Urteil des Gerichtshofes (Sechste Kammer) vom 11. November 1999. - Belgischer Staat gegen Fatna Mesbah. - Ersuchen um Vorabentscheidung: Cour du travail de Bruxelles - Belgien. - Kooperationsabkommen EWG-Marokko - Artikel 41 Absatz 1 - Grundsatz der Nichtdiskriminierung im Bereich der sozialen Sicherheit - Persönlicher Geltungsbereich. - Rechtssache C-179/98.

Entscheidungsgründe:

1 Die Cour du travail Brüssel hat dem Gerichtshof mit Urteil vom 11. Mai 1998, bei der Kanzlei des Gerichtshofes eingegangen am 15. Mai 1998, gemäß Artikel 177 EG-Vertrag (jetzt Artikel 234 EG) zwei Fragen nach der Auslegung des Artikels 41 Absatz 1 des am 27. April 1976 in Rabat unterzeichneten Kooperationsabkommens zwischen der Europäischen Wirtschaftsgemeinschaft und dem Königreich Marokko, im Namen der Gemeinschaft genehmigt durch die Verordnung (EWG) Nr. 2211/78 des Rates vom 26. September 1978 (ABl.
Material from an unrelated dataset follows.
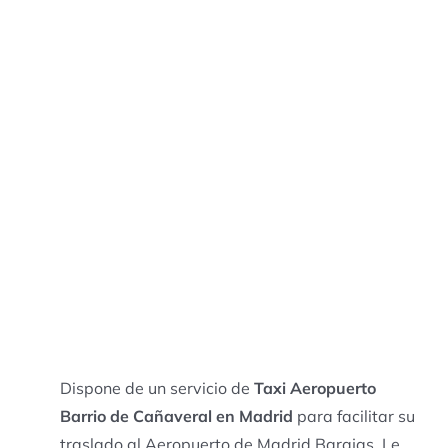
Dispone de un servicio de
Taxi Aeropuerto
Barrio de Cañaveral en Madrid
para facilitar su
traslado al Aeropuerto de Madrid Barajas. Le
L 264, S. 1; im folgenden: Abkommen), zur Vorabentscheidung vorgelegt.

2 Diese Fragen stellen sich in einem Rechtsstreit zwischen Frau Mesbah (im folgenden: Klägerin), einer marokkanischen Staatsangehörigen, und dem belgischen Staat wegen der Versagung einer Beihilfe für Behinderte.
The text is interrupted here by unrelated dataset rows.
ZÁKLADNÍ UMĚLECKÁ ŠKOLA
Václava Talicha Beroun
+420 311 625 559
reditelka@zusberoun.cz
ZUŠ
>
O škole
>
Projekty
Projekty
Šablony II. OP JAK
3 Nach den Akten des Ausgangsverfahrens lebt die Klägerin seit dem 10. September 1985 in Belgien und gehört dem Haushalt ihrer Tochter und ihres Schwiegersohns an.

4 Diese sind marokkanischer Herkunft und Staatsangehörigkeit, haben aber nach dem Urteil des vorlegenden Gerichts "wie es scheint, Mitte der siebziger Jahre" durch Einbürgerung die belgische Staatsangehörigkeit erworben. Auf Anfrage hierzu teilte die belgische Regierung dem Gerichtshof mit, daß der Schwiegersohn der Klägerin die belgische Staatsangehörigkeit seit dem 2. September 1985 besitze. Der Beistand der Klägerin hat seinen beim Gerichtshof eingereichten schriftlichen Erklärungen zudem eine Bescheinigung des Generalkonsulats des Königreichs Marokko in Brüssel beigelegt, aus der hervorgeht, daß der Schwiegersohn der Klägerin am 27. Juli 1998 nach wie vor die marokkanische Staatsangehörigkeit besaß.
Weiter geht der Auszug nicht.